What you should do:
Go over the material below and report every line that contains the word "Cancel".

Dataset:
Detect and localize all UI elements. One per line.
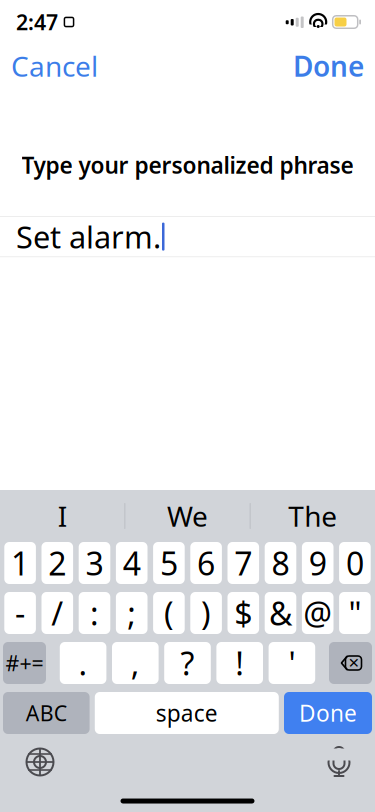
button[interactable]: 6 xyxy=(190,542,222,584)
button[interactable]: 4 xyxy=(116,542,148,584)
staticText: . xyxy=(79,642,88,684)
button[interactable]: & xyxy=(265,592,296,634)
staticText: ? xyxy=(180,642,194,684)
staticText: 6 xyxy=(197,542,215,584)
button[interactable]: #+= xyxy=(3,642,46,684)
button[interactable]: 1 xyxy=(4,542,36,584)
button[interactable]: The xyxy=(251,490,375,542)
button[interactable]: / xyxy=(42,592,73,634)
staticText: 3 xyxy=(86,542,104,584)
staticText: 2 xyxy=(48,542,66,584)
staticText: ! xyxy=(235,642,244,684)
button[interactable]: , xyxy=(112,642,159,684)
staticText: We xyxy=(167,497,208,535)
button[interactable]: 2 xyxy=(42,542,73,584)
staticText: - xyxy=(15,592,25,634)
button[interactable]: - xyxy=(4,592,36,634)
button[interactable]: ; xyxy=(116,592,148,634)
staticText: Type your personalized phrase xyxy=(22,150,354,180)
staticText: & xyxy=(269,592,292,634)
button[interactable]: @ xyxy=(302,592,334,634)
staticText: $ xyxy=(234,592,252,634)
button[interactable]: ) xyxy=(190,592,222,634)
staticText: ) xyxy=(201,592,211,634)
button[interactable]: Done xyxy=(281,38,375,94)
button[interactable]: Delete xyxy=(329,642,372,684)
button[interactable]: We xyxy=(125,490,250,542)
button[interactable]: 7 xyxy=(228,542,259,584)
staticText: ' xyxy=(288,642,295,684)
staticText: 8 xyxy=(272,542,290,584)
staticText: 0 xyxy=(346,542,364,584)
staticText: 7 xyxy=(234,542,252,584)
staticText: 4 xyxy=(123,542,141,584)
staticText: The xyxy=(288,497,337,535)
button[interactable]: 8 xyxy=(265,542,296,584)
staticText: Cancel xyxy=(11,47,98,85)
button[interactable]: 0 xyxy=(339,542,371,584)
button[interactable]: ABC xyxy=(3,692,90,734)
button[interactable]: " xyxy=(339,592,371,634)
staticText: Done xyxy=(293,47,364,85)
button[interactable]: Done xyxy=(284,692,372,734)
button[interactable]: $ xyxy=(228,592,259,634)
staticText: 9 xyxy=(309,542,327,584)
staticText: 2:47 xyxy=(16,8,58,36)
button[interactable]: Set alarm. xyxy=(0,217,375,257)
staticText: space xyxy=(156,698,218,728)
staticText: Done xyxy=(299,698,357,728)
staticText: #+= xyxy=(6,649,44,677)
staticText: Set alarm. xyxy=(16,216,161,257)
staticText: / xyxy=(51,592,63,634)
button[interactable]: I xyxy=(0,490,124,542)
button[interactable]: Next keyboard xyxy=(15,737,65,787)
staticText: ( xyxy=(164,592,174,634)
staticText: ; xyxy=(127,592,136,634)
staticText: " xyxy=(348,592,361,634)
staticText: 5 xyxy=(160,542,178,584)
staticText: : xyxy=(90,592,99,634)
staticText: I xyxy=(58,497,67,535)
button[interactable]: ? xyxy=(164,642,211,684)
button[interactable]: ( xyxy=(153,592,185,634)
button[interactable]: . xyxy=(60,642,106,684)
staticText: ABC xyxy=(26,699,67,727)
button[interactable]: Dictation xyxy=(318,737,360,787)
staticText: × xyxy=(348,650,360,674)
button[interactable]: ! xyxy=(216,642,263,684)
button[interactable]: ' xyxy=(269,642,315,684)
button[interactable]: 3 xyxy=(79,542,110,584)
button[interactable]: 9 xyxy=(302,542,334,584)
staticText: , xyxy=(131,642,140,684)
staticText: 1 xyxy=(11,542,29,584)
button[interactable]: Cancel xyxy=(0,38,110,94)
button[interactable]: space xyxy=(95,692,279,734)
staticText: @ xyxy=(303,592,332,634)
button[interactable]: 5 xyxy=(153,542,185,584)
button[interactable]: : xyxy=(79,592,110,634)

Exercise solution:
staticText: Cancel xyxy=(11,47,98,85)
button[interactable]: Cancel xyxy=(0,38,110,94)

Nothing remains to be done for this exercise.